§ **Data extracted from a collection**
= Beginning of Section =

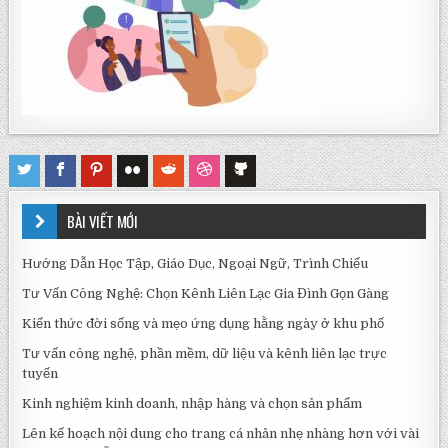
BÀI VIẾT MỚI
Hướng Dẫn Học Tập, Giáo Dục, Ngoại Ngữ, Trình Chiếu
Tư Vấn Công Nghệ: Chọn Kênh Liên Lạc Gia Đình Gọn Gàng
Kiến thức đời sống và mẹo ứng dụng hằng ngày ở khu phố
Tư vấn công nghệ, phần mềm, dữ liệu và kênh liên lạc trực
tuyến
Kinh nghiệm kinh doanh, nhập hàng và chọn sản phẩm
Lên kế hoạch nội dung cho trang cá nhân nhẹ nhàng hơn với vài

= End of Section =

§ **Exercise details**
Return every record exactly. Pictures stay out.

§ **Solution below**
BÀI VIẾT MỚI
Hướng Dẫn Học Tập, Giáo Dục, Ngoại Ngữ, Trình Chiếu
Tư Vấn Công Nghệ: Chọn Kênh Liên Lạc Gia Đình Gọn Gàng
Kiến thức đời sống và mẹo ứng dụng hằng ngày ở khu phố
Tư vấn công nghệ, phần mềm, dữ liệu và kênh liên lạc trực
tuyến
Kinh nghiệm kinh doanh, nhập hàng và chọn sản phẩm
Lên kế hoạch nội dung cho trang cá nhân nhẹ nhàng hơn với vài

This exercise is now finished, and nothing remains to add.